Supplied data:
*** Block opens ***
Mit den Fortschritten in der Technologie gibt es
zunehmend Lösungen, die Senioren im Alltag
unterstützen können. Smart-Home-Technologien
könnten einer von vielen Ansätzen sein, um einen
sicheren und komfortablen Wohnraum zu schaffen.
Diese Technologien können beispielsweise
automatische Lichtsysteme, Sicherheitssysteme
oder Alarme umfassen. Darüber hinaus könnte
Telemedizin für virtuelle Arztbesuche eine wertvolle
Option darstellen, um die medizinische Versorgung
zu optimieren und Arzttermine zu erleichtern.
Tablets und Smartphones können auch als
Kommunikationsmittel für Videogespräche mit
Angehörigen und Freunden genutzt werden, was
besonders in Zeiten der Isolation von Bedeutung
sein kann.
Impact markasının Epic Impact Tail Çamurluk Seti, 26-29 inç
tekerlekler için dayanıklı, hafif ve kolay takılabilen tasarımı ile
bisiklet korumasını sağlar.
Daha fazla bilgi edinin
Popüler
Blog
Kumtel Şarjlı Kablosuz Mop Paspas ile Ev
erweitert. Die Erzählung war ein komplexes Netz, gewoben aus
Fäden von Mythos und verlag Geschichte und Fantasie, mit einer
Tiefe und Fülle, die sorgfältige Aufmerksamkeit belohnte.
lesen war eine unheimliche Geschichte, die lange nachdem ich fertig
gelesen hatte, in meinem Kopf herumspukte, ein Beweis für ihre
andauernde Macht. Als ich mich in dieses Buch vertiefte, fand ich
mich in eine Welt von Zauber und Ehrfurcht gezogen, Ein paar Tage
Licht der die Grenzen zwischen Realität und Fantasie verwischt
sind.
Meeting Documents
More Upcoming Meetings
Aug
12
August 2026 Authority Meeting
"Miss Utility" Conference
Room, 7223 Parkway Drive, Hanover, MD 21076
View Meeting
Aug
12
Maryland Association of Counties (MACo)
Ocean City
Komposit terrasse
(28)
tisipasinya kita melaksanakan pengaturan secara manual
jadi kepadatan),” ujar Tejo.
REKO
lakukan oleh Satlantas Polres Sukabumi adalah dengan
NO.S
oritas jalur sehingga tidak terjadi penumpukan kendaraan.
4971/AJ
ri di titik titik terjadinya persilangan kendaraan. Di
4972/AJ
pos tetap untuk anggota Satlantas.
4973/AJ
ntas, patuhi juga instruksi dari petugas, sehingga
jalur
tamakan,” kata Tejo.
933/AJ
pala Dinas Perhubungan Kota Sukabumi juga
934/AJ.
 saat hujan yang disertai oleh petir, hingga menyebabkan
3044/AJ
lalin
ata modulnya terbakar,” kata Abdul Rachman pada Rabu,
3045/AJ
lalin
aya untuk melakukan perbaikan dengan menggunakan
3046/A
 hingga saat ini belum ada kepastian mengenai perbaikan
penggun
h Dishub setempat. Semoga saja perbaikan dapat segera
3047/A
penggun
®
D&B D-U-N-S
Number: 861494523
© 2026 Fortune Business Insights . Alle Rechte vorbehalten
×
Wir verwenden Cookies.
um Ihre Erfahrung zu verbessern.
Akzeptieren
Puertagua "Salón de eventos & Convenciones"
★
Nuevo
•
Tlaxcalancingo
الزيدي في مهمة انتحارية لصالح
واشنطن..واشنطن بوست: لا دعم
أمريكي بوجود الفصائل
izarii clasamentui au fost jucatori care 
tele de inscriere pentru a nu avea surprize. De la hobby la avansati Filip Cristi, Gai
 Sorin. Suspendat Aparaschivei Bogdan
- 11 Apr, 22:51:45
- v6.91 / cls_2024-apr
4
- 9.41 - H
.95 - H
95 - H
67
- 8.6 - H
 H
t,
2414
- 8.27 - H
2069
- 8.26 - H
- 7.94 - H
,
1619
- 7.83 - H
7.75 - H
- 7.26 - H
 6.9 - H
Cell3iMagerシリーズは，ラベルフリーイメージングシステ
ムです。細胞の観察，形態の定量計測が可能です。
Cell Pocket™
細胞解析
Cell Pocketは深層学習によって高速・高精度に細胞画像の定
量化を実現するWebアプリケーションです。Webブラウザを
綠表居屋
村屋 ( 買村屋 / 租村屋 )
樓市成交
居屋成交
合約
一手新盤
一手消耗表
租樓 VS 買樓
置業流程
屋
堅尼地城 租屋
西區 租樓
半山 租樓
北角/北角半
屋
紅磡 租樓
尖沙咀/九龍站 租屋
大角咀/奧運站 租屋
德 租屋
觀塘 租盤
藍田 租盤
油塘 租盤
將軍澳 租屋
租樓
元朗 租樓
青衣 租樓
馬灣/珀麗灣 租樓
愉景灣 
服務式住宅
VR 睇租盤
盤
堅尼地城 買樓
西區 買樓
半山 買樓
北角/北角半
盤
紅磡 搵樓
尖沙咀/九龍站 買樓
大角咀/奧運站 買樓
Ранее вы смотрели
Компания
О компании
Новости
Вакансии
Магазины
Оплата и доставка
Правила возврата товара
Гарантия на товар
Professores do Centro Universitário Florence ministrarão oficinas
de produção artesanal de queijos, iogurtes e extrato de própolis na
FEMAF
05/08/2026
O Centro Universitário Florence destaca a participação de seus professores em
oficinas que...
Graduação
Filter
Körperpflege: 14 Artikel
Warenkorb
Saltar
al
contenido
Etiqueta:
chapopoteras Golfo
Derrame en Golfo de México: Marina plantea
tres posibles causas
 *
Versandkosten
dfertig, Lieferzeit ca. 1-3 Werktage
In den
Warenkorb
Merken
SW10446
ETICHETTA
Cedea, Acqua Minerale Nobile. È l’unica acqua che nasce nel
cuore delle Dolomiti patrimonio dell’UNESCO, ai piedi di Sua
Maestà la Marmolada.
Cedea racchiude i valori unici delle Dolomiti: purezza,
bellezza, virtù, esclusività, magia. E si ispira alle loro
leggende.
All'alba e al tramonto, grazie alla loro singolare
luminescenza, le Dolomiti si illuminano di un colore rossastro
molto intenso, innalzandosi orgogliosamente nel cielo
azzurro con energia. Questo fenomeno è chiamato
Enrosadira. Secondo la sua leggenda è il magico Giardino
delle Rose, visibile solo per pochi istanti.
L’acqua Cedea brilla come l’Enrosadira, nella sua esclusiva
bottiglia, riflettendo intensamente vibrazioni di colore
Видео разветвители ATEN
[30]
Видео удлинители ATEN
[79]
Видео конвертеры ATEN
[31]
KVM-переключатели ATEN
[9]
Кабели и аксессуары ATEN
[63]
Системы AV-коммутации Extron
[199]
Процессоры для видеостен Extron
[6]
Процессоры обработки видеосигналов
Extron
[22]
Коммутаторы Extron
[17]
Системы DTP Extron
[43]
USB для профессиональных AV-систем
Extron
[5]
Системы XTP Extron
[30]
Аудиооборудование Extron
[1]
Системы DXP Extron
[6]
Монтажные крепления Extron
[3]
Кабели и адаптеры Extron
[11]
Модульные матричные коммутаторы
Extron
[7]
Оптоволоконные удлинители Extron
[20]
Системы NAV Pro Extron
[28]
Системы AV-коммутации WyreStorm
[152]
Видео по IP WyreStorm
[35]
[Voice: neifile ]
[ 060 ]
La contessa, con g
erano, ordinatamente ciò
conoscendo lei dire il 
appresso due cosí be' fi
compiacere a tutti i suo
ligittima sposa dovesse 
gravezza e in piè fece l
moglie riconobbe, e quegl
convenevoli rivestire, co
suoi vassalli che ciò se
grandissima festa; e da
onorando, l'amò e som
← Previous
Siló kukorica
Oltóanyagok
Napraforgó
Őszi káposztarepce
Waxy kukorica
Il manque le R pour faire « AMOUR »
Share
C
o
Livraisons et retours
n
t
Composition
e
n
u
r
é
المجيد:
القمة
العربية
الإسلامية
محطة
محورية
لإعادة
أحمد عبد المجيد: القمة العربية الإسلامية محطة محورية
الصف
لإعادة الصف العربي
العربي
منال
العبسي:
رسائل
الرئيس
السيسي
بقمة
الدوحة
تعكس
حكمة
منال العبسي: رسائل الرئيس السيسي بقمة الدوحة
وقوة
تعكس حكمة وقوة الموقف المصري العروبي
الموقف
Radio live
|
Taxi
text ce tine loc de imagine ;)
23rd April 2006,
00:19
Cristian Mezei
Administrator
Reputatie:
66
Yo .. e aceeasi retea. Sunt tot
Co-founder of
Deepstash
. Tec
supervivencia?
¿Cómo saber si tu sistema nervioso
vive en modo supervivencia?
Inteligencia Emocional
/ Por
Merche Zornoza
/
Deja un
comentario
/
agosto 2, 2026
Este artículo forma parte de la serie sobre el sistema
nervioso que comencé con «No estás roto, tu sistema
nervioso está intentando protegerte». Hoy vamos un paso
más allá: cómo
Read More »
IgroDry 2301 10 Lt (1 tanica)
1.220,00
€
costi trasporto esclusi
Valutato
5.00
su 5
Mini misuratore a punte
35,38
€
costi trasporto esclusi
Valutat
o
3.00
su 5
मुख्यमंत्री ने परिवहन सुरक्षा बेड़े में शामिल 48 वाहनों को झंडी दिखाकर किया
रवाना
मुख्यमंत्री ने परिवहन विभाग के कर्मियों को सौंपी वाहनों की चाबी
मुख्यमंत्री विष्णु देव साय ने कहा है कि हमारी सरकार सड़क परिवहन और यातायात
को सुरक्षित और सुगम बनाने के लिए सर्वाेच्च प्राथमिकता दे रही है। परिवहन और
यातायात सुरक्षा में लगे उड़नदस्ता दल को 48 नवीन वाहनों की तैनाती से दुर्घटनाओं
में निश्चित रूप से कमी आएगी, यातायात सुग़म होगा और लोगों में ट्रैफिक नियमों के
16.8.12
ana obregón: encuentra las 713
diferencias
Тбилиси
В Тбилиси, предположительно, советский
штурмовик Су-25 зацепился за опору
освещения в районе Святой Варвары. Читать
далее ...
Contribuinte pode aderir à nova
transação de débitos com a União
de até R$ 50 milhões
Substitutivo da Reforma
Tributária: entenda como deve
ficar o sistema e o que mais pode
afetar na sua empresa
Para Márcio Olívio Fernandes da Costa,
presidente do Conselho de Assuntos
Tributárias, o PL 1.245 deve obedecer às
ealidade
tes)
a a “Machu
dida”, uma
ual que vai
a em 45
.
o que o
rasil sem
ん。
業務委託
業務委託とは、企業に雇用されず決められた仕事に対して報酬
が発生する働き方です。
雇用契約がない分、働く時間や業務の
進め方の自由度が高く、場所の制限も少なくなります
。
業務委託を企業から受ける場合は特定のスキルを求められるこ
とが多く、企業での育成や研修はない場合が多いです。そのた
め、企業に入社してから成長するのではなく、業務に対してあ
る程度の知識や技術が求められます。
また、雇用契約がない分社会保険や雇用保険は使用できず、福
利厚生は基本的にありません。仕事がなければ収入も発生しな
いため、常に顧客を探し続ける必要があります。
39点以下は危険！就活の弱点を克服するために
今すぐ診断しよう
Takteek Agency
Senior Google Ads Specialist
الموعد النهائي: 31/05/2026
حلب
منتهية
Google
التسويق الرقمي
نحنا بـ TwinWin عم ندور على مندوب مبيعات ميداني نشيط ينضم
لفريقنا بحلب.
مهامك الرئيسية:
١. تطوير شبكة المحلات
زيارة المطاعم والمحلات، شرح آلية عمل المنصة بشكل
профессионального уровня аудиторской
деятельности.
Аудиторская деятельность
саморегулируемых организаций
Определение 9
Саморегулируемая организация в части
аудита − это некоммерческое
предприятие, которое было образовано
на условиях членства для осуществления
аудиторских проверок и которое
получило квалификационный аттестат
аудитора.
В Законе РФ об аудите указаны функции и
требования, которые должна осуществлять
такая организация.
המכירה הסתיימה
*** Block closes ***
Brief:
Out of the records above, pull the lines that include the word "Florence".

Response box:
Professores do Centro Universitário Florence ministrarão oficinas
O Centro Universitário Florence destaca a participação de seus professores em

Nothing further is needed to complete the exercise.